**Activity:** Lines in the listing below containing the string "Kalendar" are to be identified and copied.

**Material for the task:**

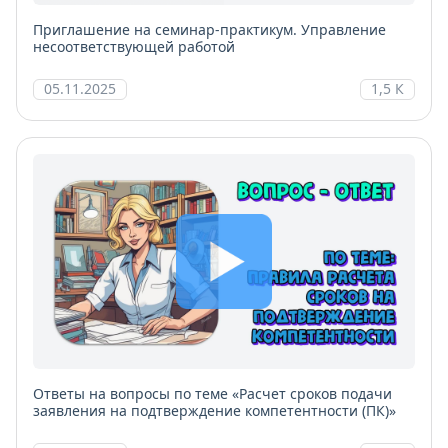
Приглашение на семинар-практикум. Управление
несоответствующей работой
05.11.2025
1,5 К
Ответы на вопросы по теме «Расчет сроков подачи
заявления на подтверждение компетентности (ПК)»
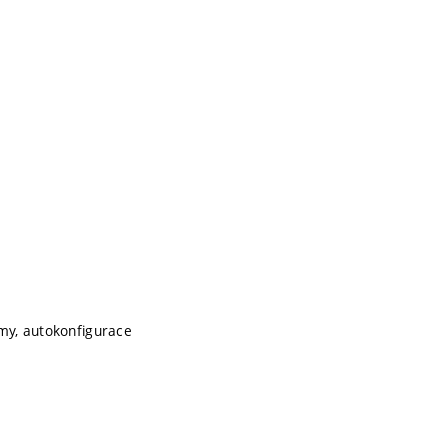
smy, autokonfigurace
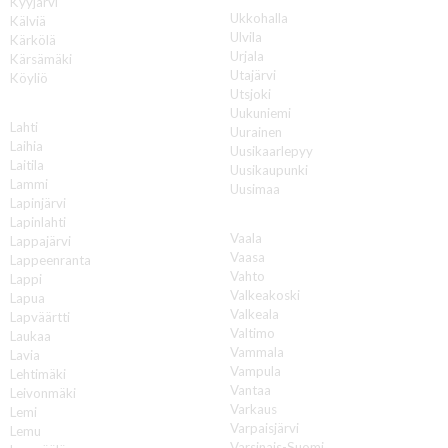
Kyyjärvi
Ukkohalla
Kälviä
Ulvila
Kärkölä
Urjala
Kärsämäki
Utajärvi
Köyliö
Utsjoki
L
Uukuniemi
Lahti
Uurainen
Laihia
Uusikaarlepyy
Laitila
Uusikaupunki
Lammi
Uusimaa
Lapinjärvi
V
Lapinlahti
Vaala
Lappajärvi
Vaasa
Lappeenranta
Vahto
Lappi
Valkeakoski
Lapua
Valkeala
Lapväärtti
Valtimo
Laukaa
Vammala
Lavia
Vampula
Lehtimäki
Vantaa
Leivonmäki
Varkaus
Lemi
Varpaisjärvi
Lemu
Varsinais-Suomi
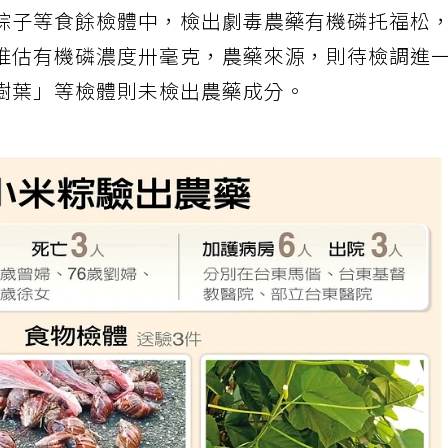
粽子等食餘檢體中，檢出劇毒農藥有機磷托福松
推估有機磷濃度卅毫克，農藥來源，則待檢調進
樹葉」等檢體則未檢出農藥成分。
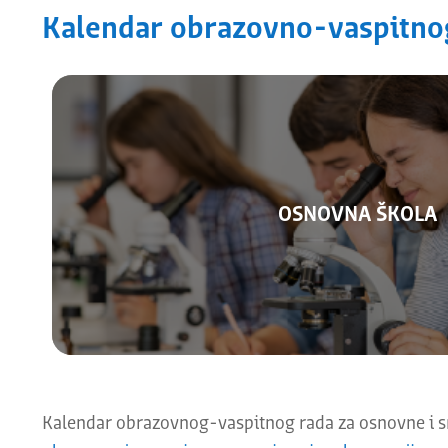
Kalendar obrazovno-vaspitno
OSNOVNA ŠKOLA
Kalendar 2025/2026.
Kalendar obrazovnog-vaspitnog rada za osnovne i sr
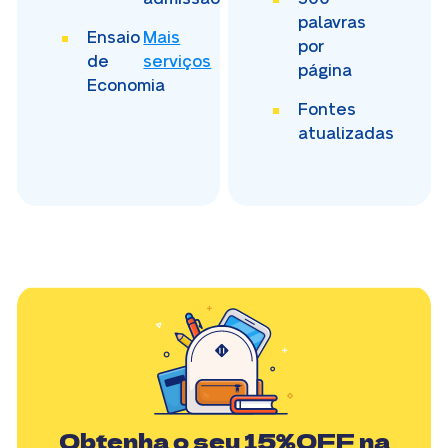
palavras
Ensaio
Mais
por
de
serviços
página
Economia
Fontes
atualizadas
Obtenha o seu
15%OFF
na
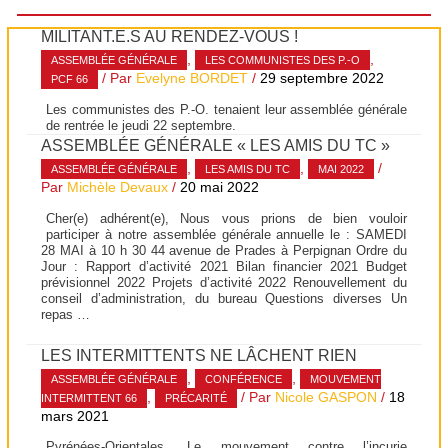
MILITANT.E.S AU RENDEZ-VOUS !
,
,
ASSEMBLÉE GÉNÉRALE
LES COMMUNISTES DES P.-O
/ Par
Evelyne BORDET
/
29 septembre 2022
PCF 66
Les communistes des P.-O. tenaient leur assemblée générale
de rentrée le jeudi 22 septembre.
ASSEMBLÉE GÉNÉRALE « LES AMIS DU TC »
,
,
/
ASSEMBLÉE GÉNÉRALE
LES AMIS DU TC
MAI 2022
Par
Michèle Devaux
/
20 mai 2022
Cher(e) adhérent(e), Nous vous prions de bien vouloir
participer à notre assemblée générale annuelle le : SAMEDI
28 MAI à 10 h 30 44 avenue de Prades à Perpignan Ordre du
Jour : Rapport d’activité 2021 Bilan financier 2021 Budget
prévisionnel 2022 Projets d’activité 2022 Renouvellement du
conseil d’administration, du bureau Questions diverses Un
repas …
LES INTERMITTENTS NE LÂCHENT RIEN
,
,
ASSEMBLÉE GÉNÉRALE
CONFÉRENCE
MOUVEMENT
,
/ Par
Nicole GASPON
/
18
INTERMITTENT 66
PRÉCARITÉ
mars 2021
Pyrénées-Orientales. Le mouvement contre l’incurie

**Response to the exercise:**
Kalendar obrazovno-vaspitno
Kalendar 2025/2026.
Kalendar obrazovnog-vaspitnog rada za osnovne i sr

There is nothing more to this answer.